The Supreme Court today issued its decision in the Horne raisin seizure case. This case involves a 70+ year old program in which the government annually confiscates as much as half the raisin crop of California, for the express purpose of making them more expensive. This sort of insanity was considered cutting-edge economic theory in FDR’s day.
Anyway, raisin producers challenged this program on the argument that since the government is taking away their raisins, they’re at least entitled to just compensation. The government answered, no: selling your raisins in interstate commerce is a “privilege,” and the government can charge you a “toll” for that privilege. The exchange on this point during the oral argument was shocking.
“The government has not taken the raisins,” argued Deputy Solicitor General Edwin Kneedler. “This program operates only when the producer, the grower, has voluntarily submitted—committed the raisins to the stream of commerce.”
Justice Scalia balked. “The government can—can prevent you from putting something into the stream of commerce? Can charge you for putting something into the stream?”
When Kneedler answered yes, Justice Samuel Alito was stunned. “Is there any—any limit to that argument?” he asked. “Could the government say to a manufacturer of cellphones, you can sell cellphones; however, every fifth one you have to give to us? Or a manufacturer of cars, you can sell cars in the United States, but every third car you have to give to the United States?”
“I—I think that would present a very different question,” stammered Kneedler. “I think that would present a very different question.”
“Why would it be different?” Alito demanded.
“Because—because this—this is part of a comprehensive regulatory program that if—that—it—it isn’t just acquiring it. It’s, in fact—”
Justice Anthony Kennedy jumped in. “So you say if the government took all GM’s cars, then it would be okay?”
Kneedler cited as precedent a 1985 case in which Monsanto had been forced to disclose information in order to sell pesticides, the same case Justice William Brennan used three decades earlier in the Nollan case to argue that building permits are a form of government privilege. Justice Scalia objected. He had written the Nollan opinion, and had refused to accept Brennan’s argument. He did not accept it now, either. “[Y]ou say that introducing raisins into interstate commerce is a government benefit, right?” he asked Kneedler. “You’re saying the activity, which is subjected to this taking, is the introduction of raisins in interstate commerce.

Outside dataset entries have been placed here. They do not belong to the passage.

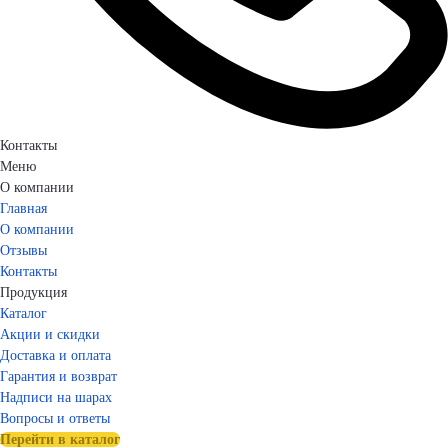
Контакты
Меню
О компании
Главная
О компании
Отзывы
Контакты
Продукция
Каталог
Акции и скидки
Доставка и оплата
Гарантия и возврат
Надписи на шарах
Вопросы и ответы
Перейти в каталог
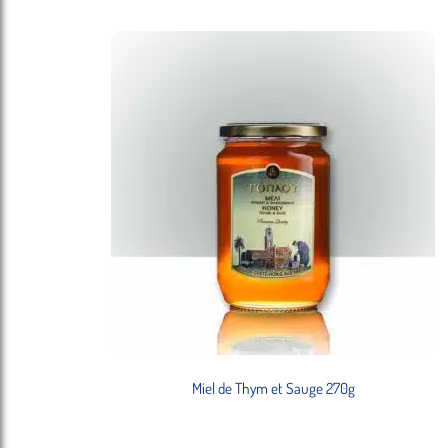
Miel de Thym et Sauge 270g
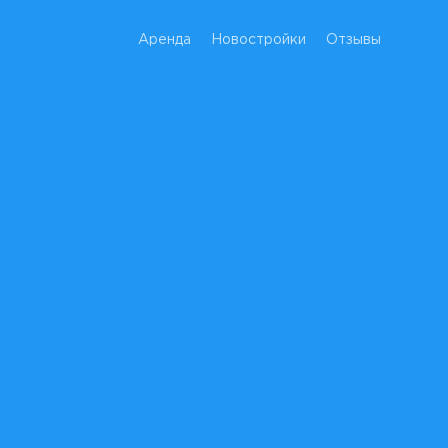
Аренда
Новостройки
Отзывы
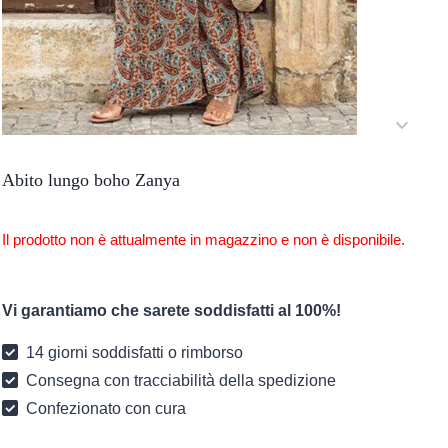
Abito lungo boho Zanya
Il prodotto non è attualmente in magazzino e non è disponibile.
Vi garantiamo che sarete soddisfatti al 100%!
14 giorni soddisfatti o rimborso
Consegna con tracciabilità della spedizione
Confezionato con cura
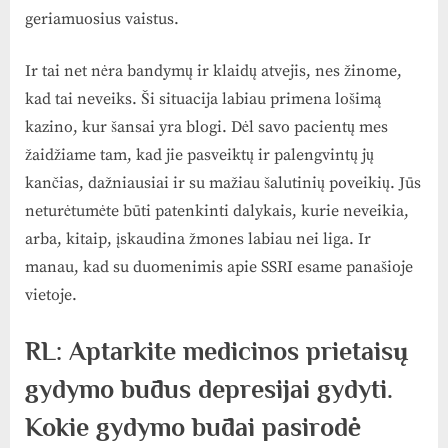
geriamuosius vaistus.
Ir tai net nėra bandymų ir klaidų atvejis, nes žinome,
kad tai neveiks. Ši situacija labiau primena lošimą
kazino, kur šansai yra blogi. Dėl savo pacientų mes
žaidžiame tam, kad jie pasveiktų ir palengvintų jų
kančias, dažniausiai ir su mažiau šalutinių poveikių. Jūs
neturėtumėte būti patenkinti dalykais, kurie neveikia,
arba, kitaip, įskaudina žmones labiau nei liga. Ir
manau, kad su duomenimis apie SSRI esame panašioje
vietoje.
RL: Aptarkite medicinos prietaisų
gydymo būdus depresijai gydyti.
Kokie gydymo būdai pasirodė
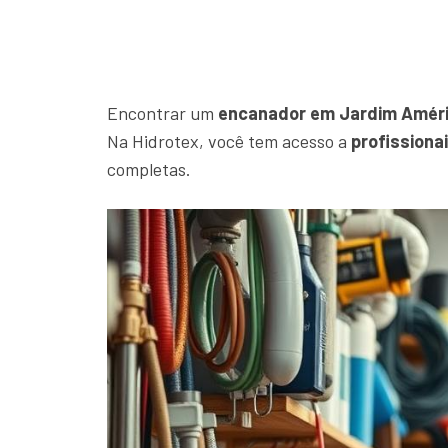
Encontrar um
encanador em Jardim Amér
Na Hidrotex, você tem acesso a
profissiona
completas.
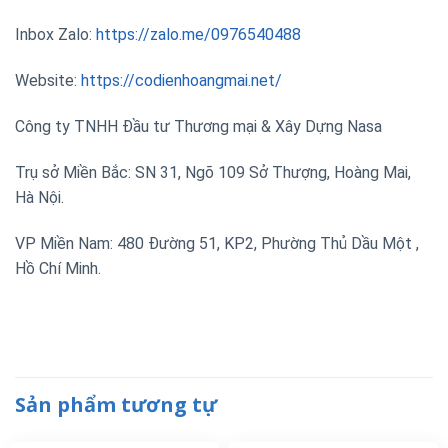
Inbox Zalo:
https://zalo.me/0976540488
Website:
https://codienhoangmai.net/
Công ty TNHH Đầu tư Thương mại & Xây Dựng Nasa
Trụ sở Miền Bắc: SN 31, Ngõ 109 Sở Thượng, Hoàng Mai,
Hà Nội.
VP Miền Nam: 480 Đường 51, KP2, Phường Thủ Dầu Một ,
Hồ Chí Minh.
Sản phẩm tương tự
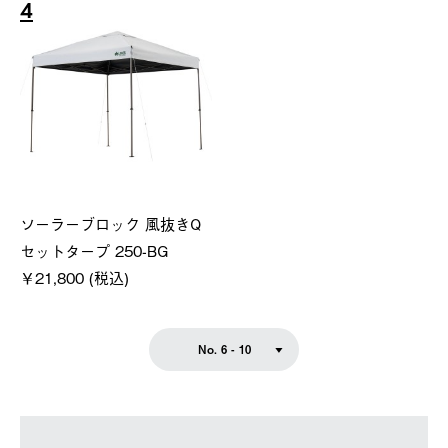
4
ソーラーブロック 風抜きQ
セットタープ 250-BG
￥21,800 (税込)
No. 6 - 10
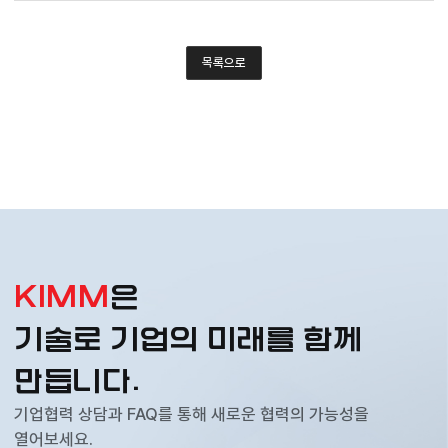
목록으로
KIMM
은
기술로 기업의 미래를 함께
만듭니다.
기업협력 상담과 FAQ를 통해 새로운 협력의 가능성을
열어보세요.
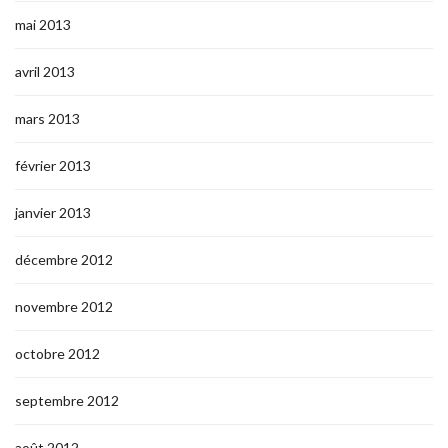
mai 2013
avril 2013
mars 2013
février 2013
janvier 2013
décembre 2012
novembre 2012
octobre 2012
septembre 2012
août 2012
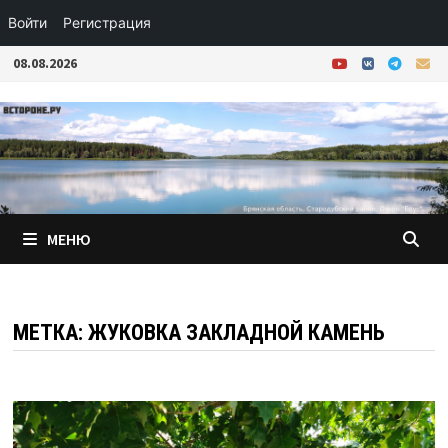
Войти
Регистрация
Перейти
08.08.2026
к
содержимому
МЕНЮ
МЕТКА:
ЖУКОВКА ЗАКЛАДНОЙ КАМЕНЬ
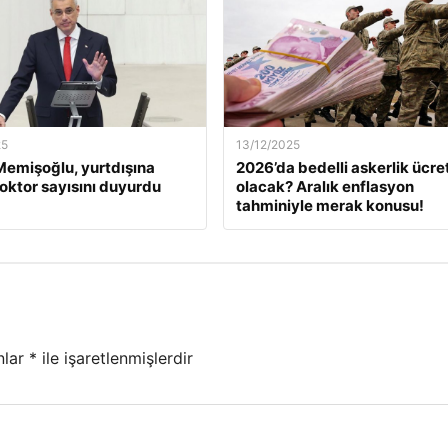
25
13/12/2025
emişoğlu, yurtdışına
2026’da bedelli askerlik ücret
oktor sayısını duyurdu
olacak? Aralık enflasyon
tahminiyle merak konusu!
nlar
*
ile işaretlenmişlerdir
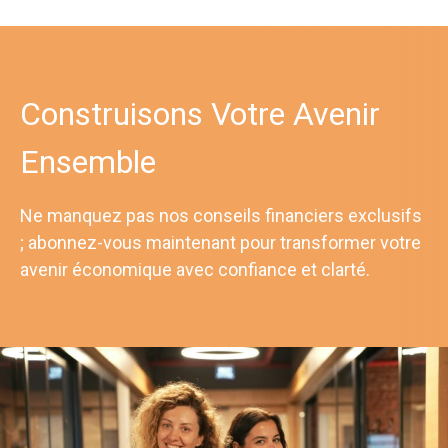
Construisons Votre Avenir
Ensemble
Ne manquez pas nos conseils financiers exclusifs
; abonnez-vous maintenant pour transformer votre
avenir économique avec confiance et clarté.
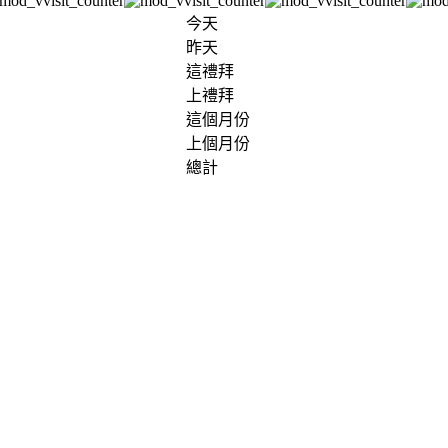
今天
昨天
這禮拜
上禮拜
這個月份
上個月份
總計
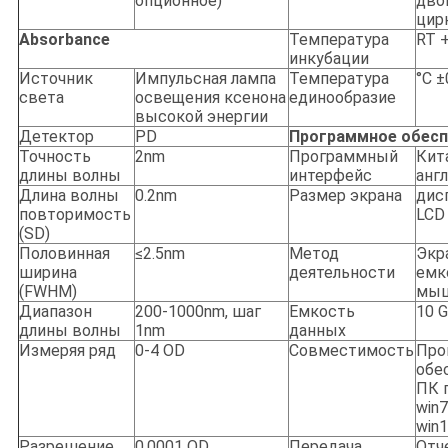
опционное)
дво
цир
Absorbance
Температура
RT +
инкубации
Источник
Импульсная лампа
Температура
°C ±
света
освещения ксенона
единообразие
высокой энергии
Детектор
PD
Программное обесп
Точность
2nm
Программный
Кит
длины волны
интерфейс
анг
Длина волны
0.2nm
Размер экрана
дисп
повторимость
LCD
(SD)
Половинная
≤2.5nm
Метод
Экр
ширина
деятельности
емк
(FWHM)
мыш
Диапазон
200-1000nm, шаг
Емкость
10 
длины волны
1nm
данных
Измеряя ряд
0-4 OD
Совместимость
Про
обе
ПК 
win7
win1
Разрешение
0,0001 OD
Передача
Отч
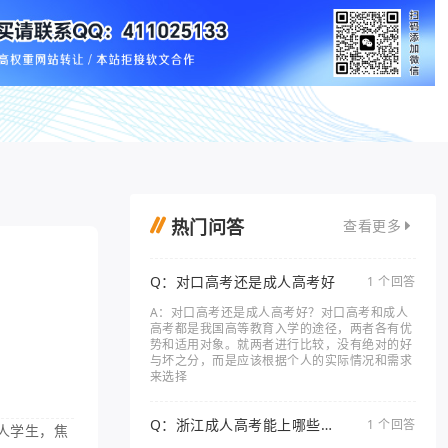
热门问答
查看更多
Q：对口高考还是成人高考好
1 个回答
A：对口高考还是成人高考好？对口高考和成人
高考都是我国高等教育入学的途径，两者各有优
势和适用对象。就两者进行比较，没有绝对的好
与坏之分，而是应该根据个人的实际情况和需求
来选择
Q：浙江成人高考能上哪些大
1 个回答
人学生，焦
学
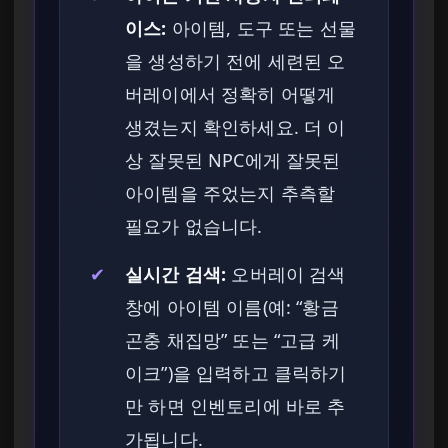
이스:
아이템, 도구 또는 선물
을 생성하기 전에 세련된 오
버레이에서 정확히 어떻게
생겼는지 확인하세요. 더 이
상 잘못된 NPC에게 잘못된
아이템을 주었는지 추측할
필요가 없습니다.
✔
실시간 검색:
오버레이 검색
창에 아이템 이름(예: “황금
곤충 채집망” 또는 “고급 케
이크”)을 입력하고 클릭하기
만 하면 인벤토리에 바로 추
가됩니다.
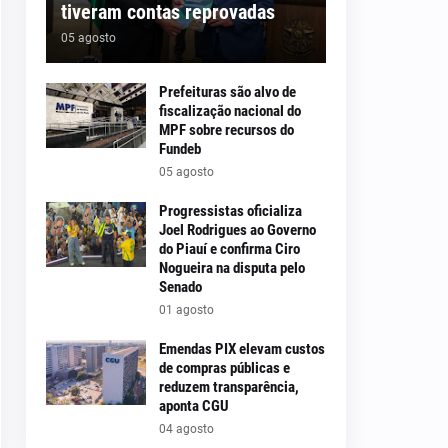
tiveram contas reprovadas
05 agosto
Prefeituras são alvo de
fiscalização nacional do
MPF sobre recursos do
Fundeb
05 agosto
Progressistas oficializa
Joel Rodrigues ao Governo
do Piauí e confirma Ciro
Nogueira na disputa pelo
Senado
01 agosto
Emendas PIX elevam custos
de compras públicas e
reduzem transparência,
aponta CGU
04 agosto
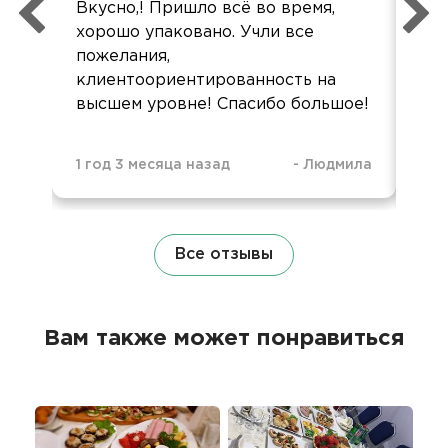
Вкусно,! Пришло всё во время,
дос
хорошо упаковано. Учли все
Бо
пожелания,
клиентоориентированность на
высшем уровне! Спасибо большое!
1 год 3 месяца назад
-
Людмила
1 г
Все отзывы
Вам также может понравиться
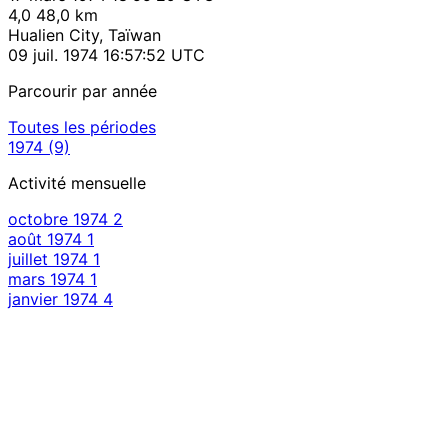
4,0
48,0 km
Hualien City, Taïwan
09 juil. 1974 16:57:52 UTC
Parcourir par année
Toutes les périodes
1974
(9)
Activité mensuelle
octobre 1974
2
août 1974
1
juillet 1974
1
mars 1974
1
janvier 1974
4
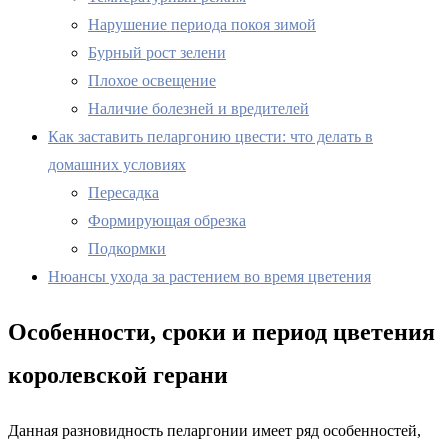
Нарушение периода покоя зимой
Бурный рост зелени
Плохое освещение
Наличие болезней и вредителей
Как заставить пеларгонию цвести: что делать в
домашних условиях
Пересадка
Формирующая обрезка
Подкормки
Нюансы ухода за растением во время цветения
Особенности, сроки и период цветения
королевской герани
Данная разновидность пеларгонии имеет ряд особенностей,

And you say that is something that the benign government can give or withhold.”
“It is,” answered Kneedler. “It is—it is the permission to do it, which is—”
Scalia was shocked. “Really?”
Today’s decision squarely rejects that argument:
The taking here cannot reasonably be characterized as part of a similar voluntary exchange. In one of the years at issue here, the Government insisted that the Hornes turn over 47 percent of their raisin crop, in exchange for the “benefit” of being allowed to sell the remaining 53 percent. The next year, the toll was 30 percent. We have already rejected the idea that Monsanto may be extended by regarding basic and familiar uses of property as a “Government benefit” on the same order as a permit to sell hazardous chemicals. See Nollan (distinguishing Monsanto on the ground that “the right to build on one’s own property—even though its exercise can be subjected to legitimate permitting requirements—cannot remotely be described as a ‘governmental benefit’ ”). Selling produce in interstate commerce, although certainly subject to reasonable government regulation, is similarly not a special governmental benefit that the Government may hold hostage, to be ransomed by the waiver of constitutional protection. Raisins are not dangerous pesticides; they are a healthy snack. A case about conditioning the sale of hazardous substances on disclosure of health, safety, and environmental information related to those hazards is hardly on point.